In a Sept. 29 announcement, the Department of Transportation said it will move forward with a design plan that straightens and lowers the roadway to ground level. The plan, called an “at-grade” option, will ditch the existing elevated viaduct in favor of a side-by-side freeway and pedestrian boardwalk along the Charles River bank. The design will straighten the turnpike, which currently curves through a 91-acre plot of Harvard land known as Allston Landing South.
Harvard, which previously advocated for a ground-level design, applauded last week’s decision.
“The Modified At-Grade design option has benefited from strong support across the community and is a pivotal step toward realizing a shared vision for creating neighborhood connectivity, expanding green space, increasing regional transit opportunities, and enabling new economic development potential for the region,” University spokesperson Brigid O’Rourke wrote in an emailed statement.
The University acquired the Allston Landing South property in 2003 but was unable to move forward with development due to legal restrictions that limited the property’s use to exclusively railroad operations.
The Massachusetts Bay Transit Authority selected the site in 2014 as the location for “West Station,” a proposed commuter rail station that will connect Allston to South Station along the existing Framingham/Worcester line.

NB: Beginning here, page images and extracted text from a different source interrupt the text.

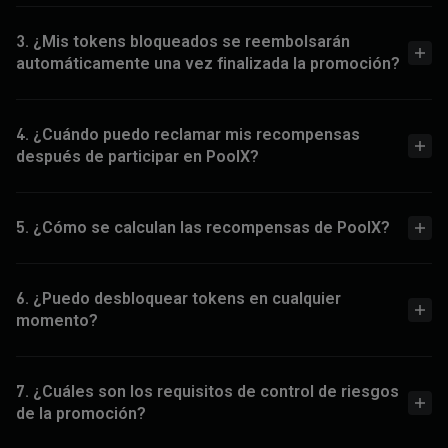
3. ¿Mis tokens bloqueados se reembolsarán
automáticamente una vez finalizada la promoción?
4. ¿Cuándo puedo reclamar mis recompensas
después de participar en PoolX?
5. ¿Cómo se calculan las recompensas de PoolX?
6. ¿Puedo desbloquear tokens en cualquier
momento?
7. ¿Cuáles son los requisitos de control de riesgos
de la promoción?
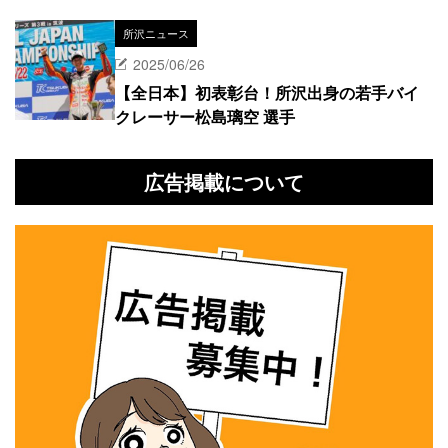
所沢ニュース
2025/06/26
【全日本】初表彰台！所沢出身の若手バイ
クレーサー松島璃空 選手
広告掲載について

Harvard has committed $58 million to date to fund the new station.
The selection of the ground-level redesign plan last week marks a big step in clearing the way for the station, as well as opening up dozens of previously undeveloped acres for Harvard’s use.

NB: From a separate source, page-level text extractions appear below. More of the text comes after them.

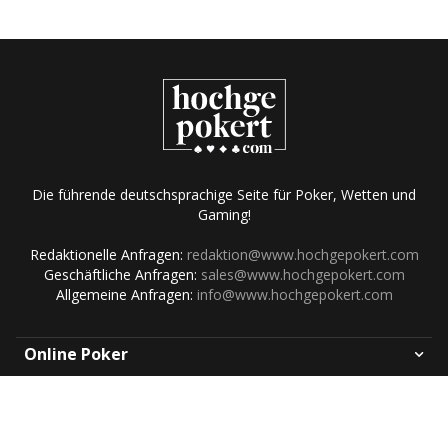
Die führende deutschsprachige Seite für Poker, Wetten und
Gaming!
Redaktionelle Anfragen:
redaktion@www.hochgepokert.com
Geschäftliche Anfragen:
sales@www.hochgepokert.com
Allgemeine Anfragen:
info@www.hochgepokert.com
Online Poker
Online Casino
Über Hochgepokert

“The project presents a transformative opportunity that will benefit not only the City of Boston, but also the entire region,” O’Rourke wrote. “Harvard looks forward to continuing to work closely with the Commonwealth as this work advances in the months ahead.”
State Representative Michael J. Moran, a Democrat critical of Harvard’s development plans in Allston, lauded the decision to ground the highway, saying that it was the option supported by his constituents and local advocates.
“It provides the best option, in my opinion, for a vibrant and well thought out West Station, as well as the ability for Harvard to properly plan the 100 or so acres that they’re going to receive from the straightening of the Mass. Pike,” Moran said in an interview with The Crimson.
The state’s announcement comes as Harvard is seeking approval from the City of Boston for a proposed 900,000-square-foot, mixed-use development called the Enterprise Research Campus. The school has received forceful pushback from elected officials and civic groups in the neighborhood, who have argued that Harvard has not engaged with residents enough, leaving them in the dark about the University’s long-term plans in the area.
On Monday, though, Moran expressed hope that Harvard’s vast property holdings in Allston — roughly one-third of the neighborhood — would give residents and officials a better ability to influence the school’s development plans.
“That is the good part about Harvard owning all that land,” Moran said.